Stored data entries

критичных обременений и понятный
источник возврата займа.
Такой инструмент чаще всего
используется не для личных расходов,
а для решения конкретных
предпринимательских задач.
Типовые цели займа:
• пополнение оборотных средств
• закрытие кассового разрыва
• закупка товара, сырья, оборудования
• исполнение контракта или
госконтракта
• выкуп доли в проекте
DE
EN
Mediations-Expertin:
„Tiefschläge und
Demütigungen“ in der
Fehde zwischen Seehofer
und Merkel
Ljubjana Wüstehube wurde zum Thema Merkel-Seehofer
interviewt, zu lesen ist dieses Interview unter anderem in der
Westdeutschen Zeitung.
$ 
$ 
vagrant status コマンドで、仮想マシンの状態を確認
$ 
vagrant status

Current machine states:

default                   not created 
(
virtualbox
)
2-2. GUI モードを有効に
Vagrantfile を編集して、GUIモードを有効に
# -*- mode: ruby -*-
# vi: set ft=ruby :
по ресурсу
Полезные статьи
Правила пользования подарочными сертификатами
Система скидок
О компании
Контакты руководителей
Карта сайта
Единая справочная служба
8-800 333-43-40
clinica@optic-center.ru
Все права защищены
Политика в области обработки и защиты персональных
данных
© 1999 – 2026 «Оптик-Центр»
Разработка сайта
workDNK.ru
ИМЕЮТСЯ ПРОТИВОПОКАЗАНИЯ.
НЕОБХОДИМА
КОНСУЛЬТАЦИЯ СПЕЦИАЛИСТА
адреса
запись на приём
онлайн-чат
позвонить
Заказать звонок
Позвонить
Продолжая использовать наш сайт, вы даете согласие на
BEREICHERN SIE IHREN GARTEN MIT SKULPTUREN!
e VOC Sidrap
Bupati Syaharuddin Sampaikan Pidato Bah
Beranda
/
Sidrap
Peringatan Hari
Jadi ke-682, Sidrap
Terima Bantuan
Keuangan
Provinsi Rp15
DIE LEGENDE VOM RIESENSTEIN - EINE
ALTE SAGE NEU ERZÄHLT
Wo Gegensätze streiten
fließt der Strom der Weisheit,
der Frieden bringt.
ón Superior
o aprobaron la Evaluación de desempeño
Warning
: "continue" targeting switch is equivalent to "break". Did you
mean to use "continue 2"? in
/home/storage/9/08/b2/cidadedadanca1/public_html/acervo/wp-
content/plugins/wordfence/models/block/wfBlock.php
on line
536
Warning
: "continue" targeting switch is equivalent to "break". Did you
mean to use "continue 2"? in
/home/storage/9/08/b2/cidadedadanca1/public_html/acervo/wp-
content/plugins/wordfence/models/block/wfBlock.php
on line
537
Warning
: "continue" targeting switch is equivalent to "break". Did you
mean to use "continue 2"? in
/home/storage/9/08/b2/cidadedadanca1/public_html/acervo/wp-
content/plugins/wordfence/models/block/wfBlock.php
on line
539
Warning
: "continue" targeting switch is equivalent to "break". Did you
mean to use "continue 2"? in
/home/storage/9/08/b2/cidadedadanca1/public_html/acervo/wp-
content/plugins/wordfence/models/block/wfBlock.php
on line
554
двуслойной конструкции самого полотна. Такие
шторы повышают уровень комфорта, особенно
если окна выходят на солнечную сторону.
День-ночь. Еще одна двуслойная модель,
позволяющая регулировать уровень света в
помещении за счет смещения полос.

...

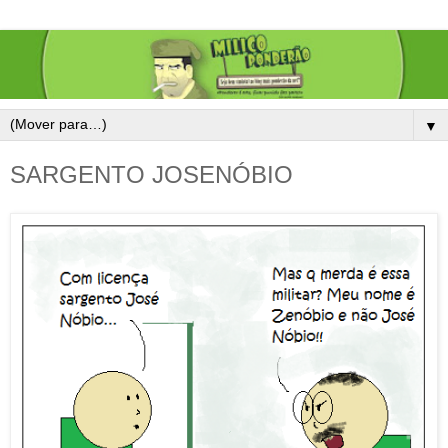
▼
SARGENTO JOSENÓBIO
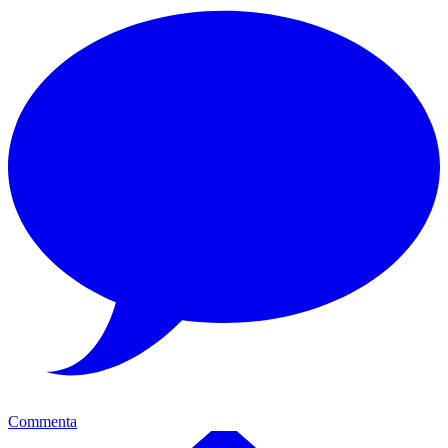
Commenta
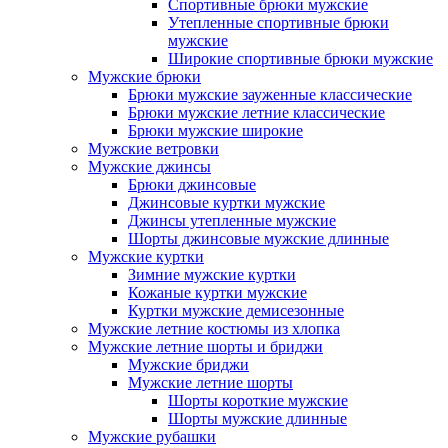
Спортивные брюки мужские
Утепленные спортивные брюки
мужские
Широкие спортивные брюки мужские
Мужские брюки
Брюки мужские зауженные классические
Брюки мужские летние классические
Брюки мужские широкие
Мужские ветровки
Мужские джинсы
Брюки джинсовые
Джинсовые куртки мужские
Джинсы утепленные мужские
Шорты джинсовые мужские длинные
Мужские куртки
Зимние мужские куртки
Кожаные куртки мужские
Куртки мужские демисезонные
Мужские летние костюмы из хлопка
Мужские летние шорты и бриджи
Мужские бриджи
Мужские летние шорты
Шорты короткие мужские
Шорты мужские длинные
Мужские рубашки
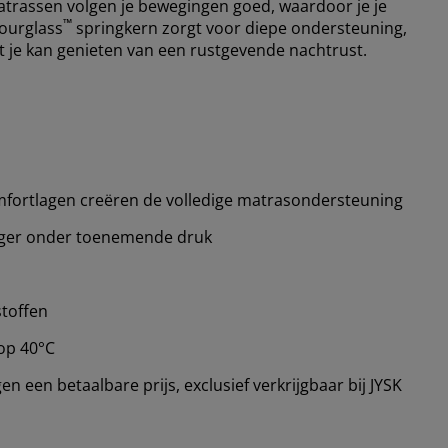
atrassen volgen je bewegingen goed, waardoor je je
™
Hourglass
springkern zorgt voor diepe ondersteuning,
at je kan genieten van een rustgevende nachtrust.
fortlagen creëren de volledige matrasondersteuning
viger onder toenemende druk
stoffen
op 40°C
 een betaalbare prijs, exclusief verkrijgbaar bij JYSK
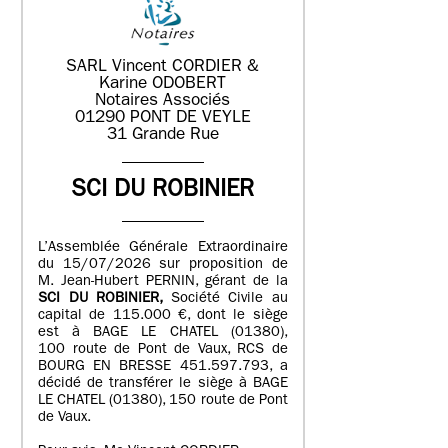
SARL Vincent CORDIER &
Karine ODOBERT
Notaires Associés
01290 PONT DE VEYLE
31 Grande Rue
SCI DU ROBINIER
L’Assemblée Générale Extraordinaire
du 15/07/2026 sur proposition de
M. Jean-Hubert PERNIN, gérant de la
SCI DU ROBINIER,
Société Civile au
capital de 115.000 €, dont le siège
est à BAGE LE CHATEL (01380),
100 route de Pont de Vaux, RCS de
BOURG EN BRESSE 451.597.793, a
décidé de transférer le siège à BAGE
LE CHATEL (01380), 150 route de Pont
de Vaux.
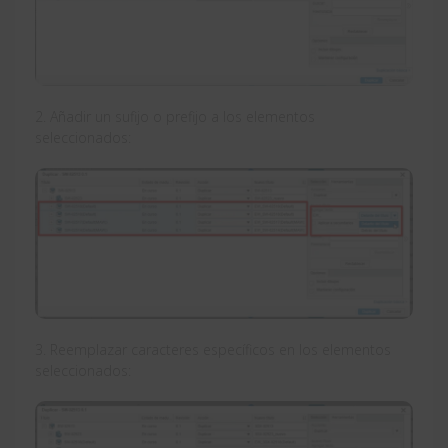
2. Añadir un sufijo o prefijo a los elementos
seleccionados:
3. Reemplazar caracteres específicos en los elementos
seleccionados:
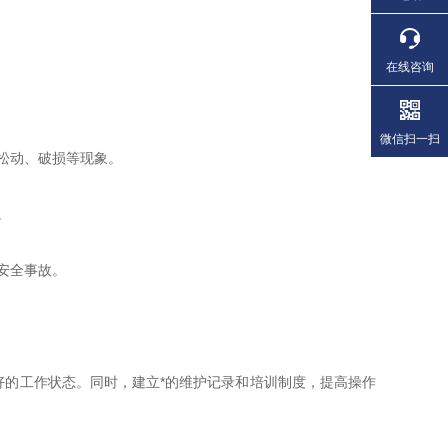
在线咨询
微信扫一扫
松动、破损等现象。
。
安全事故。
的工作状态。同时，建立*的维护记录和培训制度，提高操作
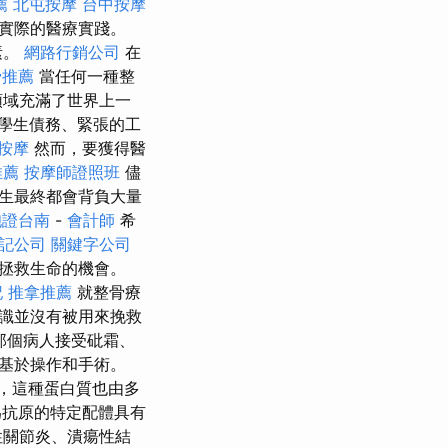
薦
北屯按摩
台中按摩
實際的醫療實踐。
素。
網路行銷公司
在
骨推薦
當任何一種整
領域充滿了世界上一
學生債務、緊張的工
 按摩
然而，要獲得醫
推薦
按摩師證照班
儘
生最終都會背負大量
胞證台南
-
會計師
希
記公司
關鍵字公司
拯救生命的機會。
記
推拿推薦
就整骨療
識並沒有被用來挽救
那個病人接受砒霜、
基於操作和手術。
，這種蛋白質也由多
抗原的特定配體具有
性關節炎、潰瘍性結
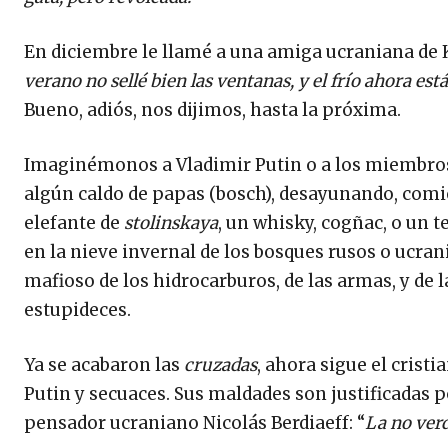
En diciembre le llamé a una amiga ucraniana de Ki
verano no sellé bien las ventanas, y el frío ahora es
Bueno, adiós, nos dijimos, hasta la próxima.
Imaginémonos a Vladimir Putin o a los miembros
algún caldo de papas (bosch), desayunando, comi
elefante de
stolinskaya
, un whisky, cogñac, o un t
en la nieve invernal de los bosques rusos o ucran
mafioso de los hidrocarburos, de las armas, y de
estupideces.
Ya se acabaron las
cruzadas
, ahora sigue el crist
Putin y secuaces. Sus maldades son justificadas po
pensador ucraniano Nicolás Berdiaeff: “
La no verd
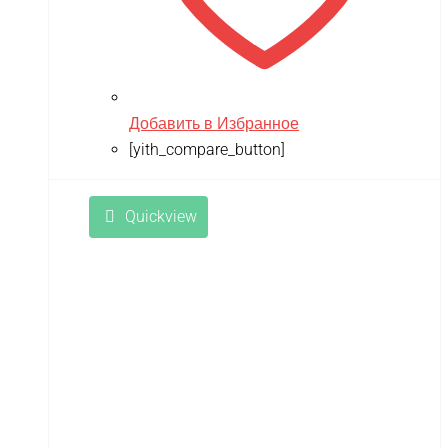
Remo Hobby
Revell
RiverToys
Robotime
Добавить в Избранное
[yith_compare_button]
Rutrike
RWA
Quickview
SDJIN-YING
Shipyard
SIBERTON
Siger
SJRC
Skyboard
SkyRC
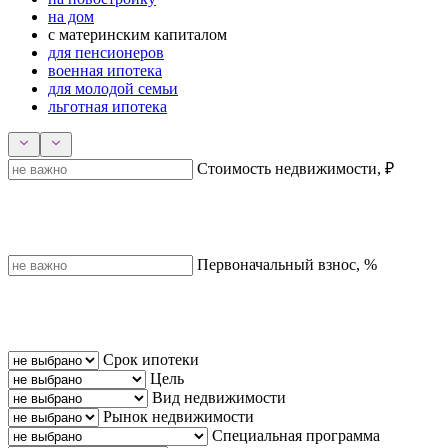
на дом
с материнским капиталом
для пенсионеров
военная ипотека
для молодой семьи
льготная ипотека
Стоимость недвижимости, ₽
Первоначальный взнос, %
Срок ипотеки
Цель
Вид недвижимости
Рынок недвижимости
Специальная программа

**PROBLEM**
Copy out only the lines above from the one with "Jadi ke-682, Sidrap" to the one with "помещении за счет смещения полос.", inclusive, exactly as they stand.

**TASK RESPONSE**
Jadi ke-682, Sidrap
Terima Bantuan
Keuangan
Provinsi Rp15
DIE LEGENDE VOM RIESENSTEIN - EINE
ALTE SAGE NEU ERZÄHLT
Wo Gegensätze streiten
fließt der Strom der Weisheit,
der Frieden bringt.
ón Superior
o aprobaron la Evaluación de desempeño
Warning
: "continue" targeting switch is equivalent to "break". Did you
mean to use "continue 2"? in
/home/storage/9/08/b2/cidadedadanca1/public_html/acervo/wp-
content/plugins/wordfence/models/block/wfBlock.php
on line
536
Warning
: "continue" targeting switch is equivalent to "break". Did you
mean to use "continue 2"? in
/home/storage/9/08/b2/cidadedadanca1/public_html/acervo/wp-
content/plugins/wordfence/models/block/wfBlock.php
on line
537
Warning
: "continue" targeting switch is equivalent to "break". Did you
mean to use "continue 2"? in
/home/storage/9/08/b2/cidadedadanca1/public_html/acervo/wp-
content/plugins/wordfence/models/block/wfBlock.php
on line
539
Warning
: "continue" targeting switch is equivalent to "break". Did you
mean to use "continue 2"? in
/home/storage/9/08/b2/cidadedadanca1/public_html/acervo/wp-
content/plugins/wordfence/models/block/wfBlock.php
on line
554
двуслойной конструкции самого полотна. Такие
шторы повышают уровень комфорта, особенно
если окна выходят на солнечную сторону.
День-ночь. Еще одна двуслойная модель,
позволяющая регулировать уровень света в
помещении за счет смещения полос.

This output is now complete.